11 Nisan 2012 Çarşamba

Ladies and gentelmen I give you... Clint Eastwood..

Bir efsane.. Ama sadece oyunculukta..

"İzlenmesi gereken" prensibiyle kendimi kampa aldığım filmlerden Unforgiven'daydı sıra dün. En iyi film ve en iyi yönetmen Oscarlı bu filmi izlerken keyif aldığımı söylesem yalan olur, ama iyi bir film (7/10) olduğunu da söylemeliyim. Filmle öğrendiğim yeni şeyse şu oldu: Eastwood'un Tarantino'yu ne kadar çok etkilediği. Ama bir farkla, Eastwood'un duygusal yoğunlaşma, empati ve izletmeden hissettirme çabalarını adeta reddeder bir şekilde. Kill Bill filmini Tarantino sanki bunun için çekmiş, ve çekerken de sanırım en çok Unforgiven'dan etkilenmiş, öyle ki baş-kötü karakterin adını bile ödünç almış (Bill).

İlginç ama filmin Funny Games'i bile etkilediğini düşündüm. Hatta Funny Games US'deki çifte sahnesi sanki buraya selam çakmak için konulmuş gibi geldi.

Eastwood'un yönetmenliğiyle ilgili genel eleştirim, duygu yoğunlaşmasını ve oyunculuğu bu kadar ön plana çıkarıp hikaye ve senaryoya aynı özeni göstermemesi. Bundan dolayıdır ki yönetmenliğini yaptığı filmleri sevemiyorum. Yıldızım hiç barışmıyor.

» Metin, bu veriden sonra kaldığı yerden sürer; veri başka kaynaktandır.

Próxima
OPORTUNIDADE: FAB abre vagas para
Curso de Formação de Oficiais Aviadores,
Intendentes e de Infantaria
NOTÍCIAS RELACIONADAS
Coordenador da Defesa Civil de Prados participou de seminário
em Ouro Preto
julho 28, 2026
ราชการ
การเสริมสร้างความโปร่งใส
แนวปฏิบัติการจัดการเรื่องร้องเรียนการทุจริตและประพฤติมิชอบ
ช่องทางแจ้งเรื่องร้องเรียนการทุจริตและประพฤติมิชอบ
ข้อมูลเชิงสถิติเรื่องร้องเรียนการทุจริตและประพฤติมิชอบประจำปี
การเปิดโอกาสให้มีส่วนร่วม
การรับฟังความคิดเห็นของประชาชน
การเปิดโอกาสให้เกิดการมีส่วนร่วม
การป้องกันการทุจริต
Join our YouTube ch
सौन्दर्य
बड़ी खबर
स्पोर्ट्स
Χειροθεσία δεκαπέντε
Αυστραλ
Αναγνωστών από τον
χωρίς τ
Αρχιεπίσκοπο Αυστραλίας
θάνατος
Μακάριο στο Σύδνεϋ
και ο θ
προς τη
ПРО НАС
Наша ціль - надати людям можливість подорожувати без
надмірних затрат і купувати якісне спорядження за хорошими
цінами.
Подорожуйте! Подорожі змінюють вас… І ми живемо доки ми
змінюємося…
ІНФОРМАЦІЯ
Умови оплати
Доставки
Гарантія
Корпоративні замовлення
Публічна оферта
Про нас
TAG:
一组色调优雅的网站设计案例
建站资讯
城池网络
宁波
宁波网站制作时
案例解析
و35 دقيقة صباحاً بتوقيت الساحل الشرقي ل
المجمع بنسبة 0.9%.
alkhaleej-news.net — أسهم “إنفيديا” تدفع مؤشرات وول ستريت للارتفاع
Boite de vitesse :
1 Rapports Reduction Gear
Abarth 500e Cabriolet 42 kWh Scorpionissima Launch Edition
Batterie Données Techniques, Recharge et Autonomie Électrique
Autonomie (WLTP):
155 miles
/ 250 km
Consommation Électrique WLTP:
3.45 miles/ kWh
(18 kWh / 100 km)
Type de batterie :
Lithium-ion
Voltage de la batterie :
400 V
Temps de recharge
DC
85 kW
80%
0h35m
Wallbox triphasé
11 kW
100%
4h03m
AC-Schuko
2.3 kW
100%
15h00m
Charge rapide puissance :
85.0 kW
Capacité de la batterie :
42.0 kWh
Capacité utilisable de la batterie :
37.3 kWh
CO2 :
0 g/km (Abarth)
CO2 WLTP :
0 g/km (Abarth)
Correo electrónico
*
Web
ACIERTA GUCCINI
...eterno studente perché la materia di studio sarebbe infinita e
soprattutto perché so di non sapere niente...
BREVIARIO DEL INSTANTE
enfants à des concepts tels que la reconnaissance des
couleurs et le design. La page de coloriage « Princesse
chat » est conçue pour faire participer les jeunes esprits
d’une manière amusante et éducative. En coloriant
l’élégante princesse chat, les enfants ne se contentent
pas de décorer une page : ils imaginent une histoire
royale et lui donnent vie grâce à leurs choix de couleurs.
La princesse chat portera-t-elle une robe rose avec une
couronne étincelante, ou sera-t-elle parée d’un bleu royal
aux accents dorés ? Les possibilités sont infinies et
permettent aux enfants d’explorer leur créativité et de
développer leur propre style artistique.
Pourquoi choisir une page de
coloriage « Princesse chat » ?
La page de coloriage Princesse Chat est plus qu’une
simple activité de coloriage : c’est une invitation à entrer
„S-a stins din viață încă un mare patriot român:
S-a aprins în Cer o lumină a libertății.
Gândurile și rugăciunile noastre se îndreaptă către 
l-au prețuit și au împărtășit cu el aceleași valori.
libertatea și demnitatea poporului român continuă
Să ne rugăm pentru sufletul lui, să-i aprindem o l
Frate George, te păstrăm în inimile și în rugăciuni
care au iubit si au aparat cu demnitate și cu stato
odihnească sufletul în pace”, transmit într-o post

Changeling (Sahtekar, 3/10), Mystic River (Gizemli Nehir, 4/10), Million Dollar Baby (Milyonluk Bebek, 5/10) Gran Torino (3/10). Dolayısıyla kötü-vasat arası gördüğüm bu filmlerin akademiden aldığı övgü ve itibarı anlamdırmakta zorlanıyorum.

Neyseki Eastwood'un bendeki yeri çektiği değil oynadığı filmlerle örülü... Öncelikle Sergio Leone'nin iki başyapıtı: Il buono, il brutto, il cattivo (İyi, Kötü Ve Çirkin, 10/10) ve Per Qualche Dollaro In Più (Birkaç Dolar İçin, 10/10) için ona teşekkür ediyor ve uzun ömürler diliyorum.